Disclosure filings show major donors would have profited from Prop. 1 spending

On April 22nd, the people of King County voted on Proposition 1, a ballot measure to increase regressive sales and car tab taxes to prevent a plan proposed by County Executive Dow Constantine from cutting community bus services by 16% (down from his planned 17% cut after Metro reported windfall revenues of $32 million).  To the dismay of many in the King County establishment, the measure failed by a wide margin.

The campaign finance filings for the pro and anti campaigns are now available.  A review shows that many of the major donors to the pro Proposition 1 campaign, especially unions, would have directly profited from its increases in public spending.  Here’s what the numbers show:

Finding 1: The pro campaign outspent the anti side by 55 to one.

The most striking finding of the disclosure reports is that the pro campaign massively outspent the anti campaign.  The anti campaign spent $12,487.  The pro campaign spent $687,785, outspending their opponents by a margin of 55 to one.

The finding is a blow to those pushing for government-funded campaign financing.  Advocates of giving tax money to political candidates base their proposal on the assumption that private campaign giving corrupts the election process.  The vote on Proposition 1 shows that the side that spends more money, even by large amounts, does not always prevail.

Finding 2:  The largest pro campaign donors, mainly public-sector unions, would have profited from Proposition 1 spending.

Many of the pro side’s donations came from entities and businesses that would have directly profited from Proposition 1’s increase in public spending.

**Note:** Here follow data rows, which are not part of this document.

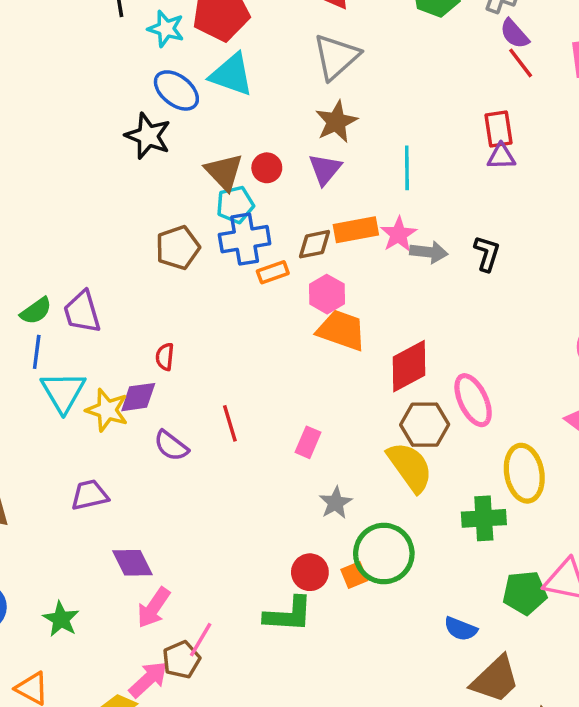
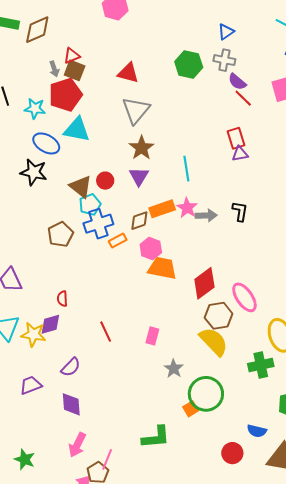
purple semicircle: (171, 446) -> (71, 367), moved, turned -75
purple diamond: (132, 563) -> (71, 404), moved, turned 30
red circle: (310, 572) -> (232, 453), moved

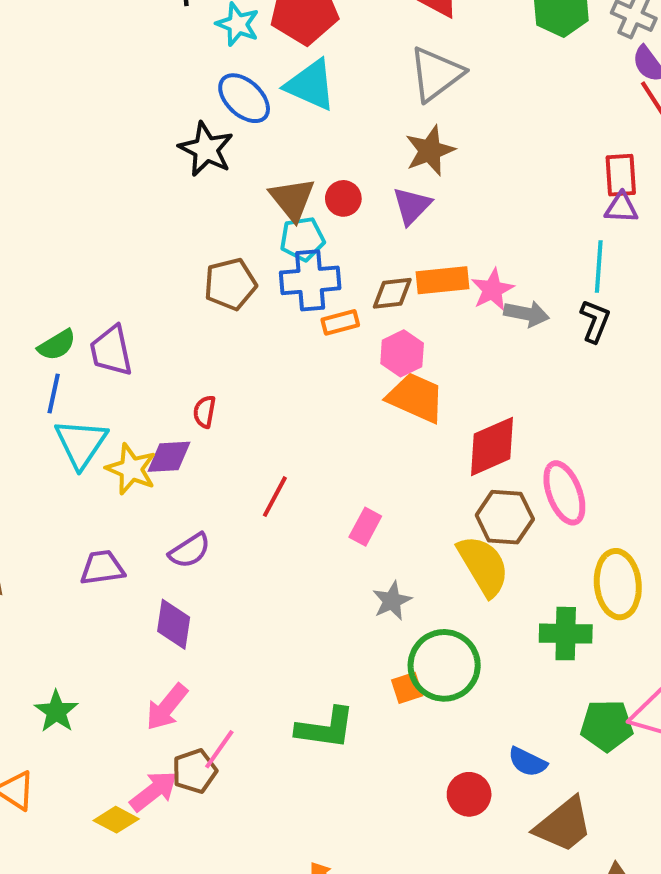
cyan line: (186, 169) -> (599, 266), moved
red line: (106, 332) -> (275, 497), turned 40

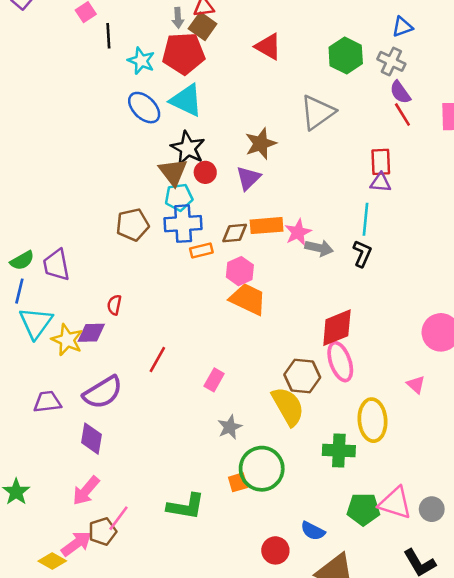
gray triangle: (436, 74) -> (318, 112), moved
black star: (206, 149) -> (188, 148), moved
red diamond: (492, 446) -> (337, 328), moved
purple semicircle: (190, 551) -> (103, 392), size x1.5

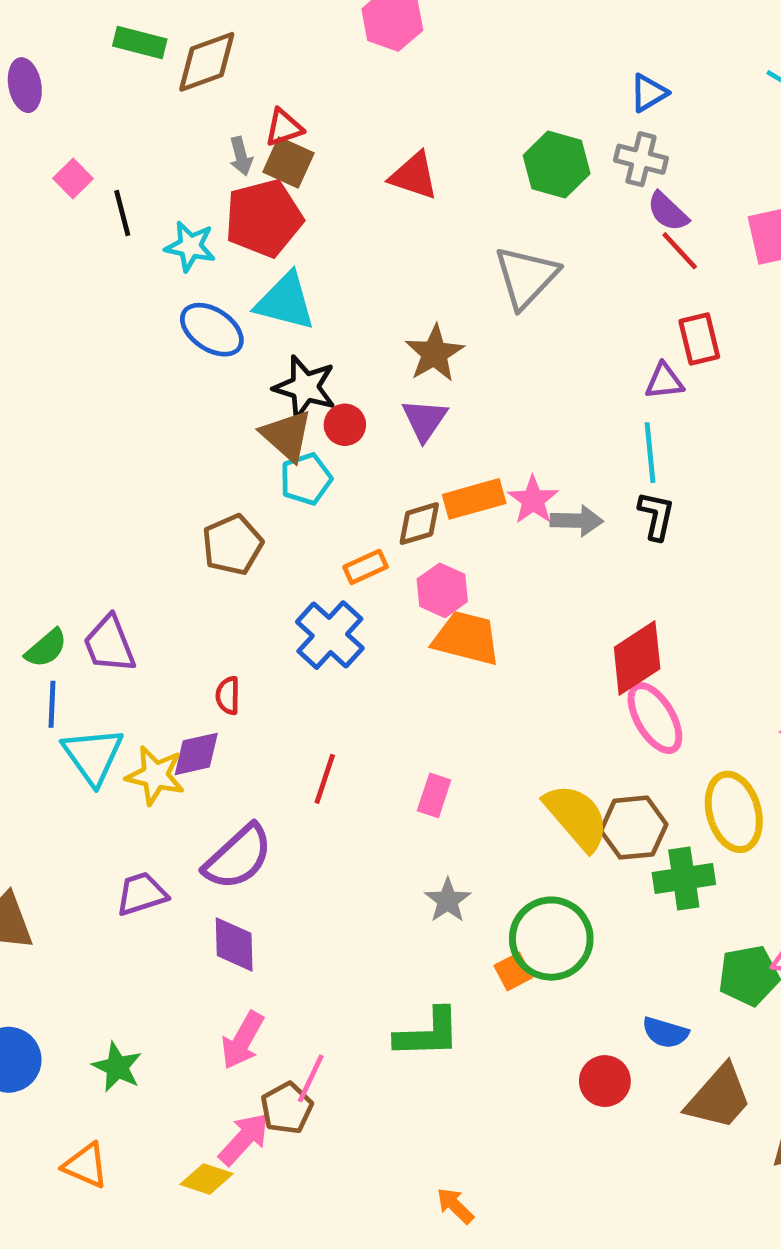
red rectangle: (381, 162) -> (699, 339), moved
blue cross: (183, 224) -> (330, 635), moved, turned -33
brown hexagon: (302, 376) -> (634, 828), moved
gray star: (230, 427) -> (448, 900), moved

The largest single donor to the pro side was AFSCME-WFSE Local 1488, which gave $50,000.  The second-largest donor was the Transportation Choices Coalition, an advocacy group that lists King Country Metro, Sound Transit and City of Seattle among its partners and funders.

The third largest donor to the pro side was the Amalgamated Transit Union, which represents Metro bus drivers.

In December, the Amalgamated Transit Union rejected a pay-increase contract offered by Metro managers, arguing the County should give its members more money.  Proposition 1’s regressive tax increases would have authorized County leaders to collect $130 million more per year from people living in King County.  That revenue would have allowed County officials, in renewed contract talks, to give executives at the Amalgamated Transit Union all or nearly all of the increased money they are seeking.

Finding 3:  Nearly one-fifth of Proposition 1 campaign money came from mandatory dues.

In Washington state, unions receive money from mandatory dues taken from worker paychecks and transferred each month into union bank accounts.  When union executives make pledges to political campaigns, the money they give is taken from worker paychecks.

Workers in Washington state are not protected by a Right to Work law, which in other states gives workers the right not to join a union and still keep their jobs.  For many public-sector workers, union membership is mandatory, and the money transferred each month to the union comes from public payroll budgets.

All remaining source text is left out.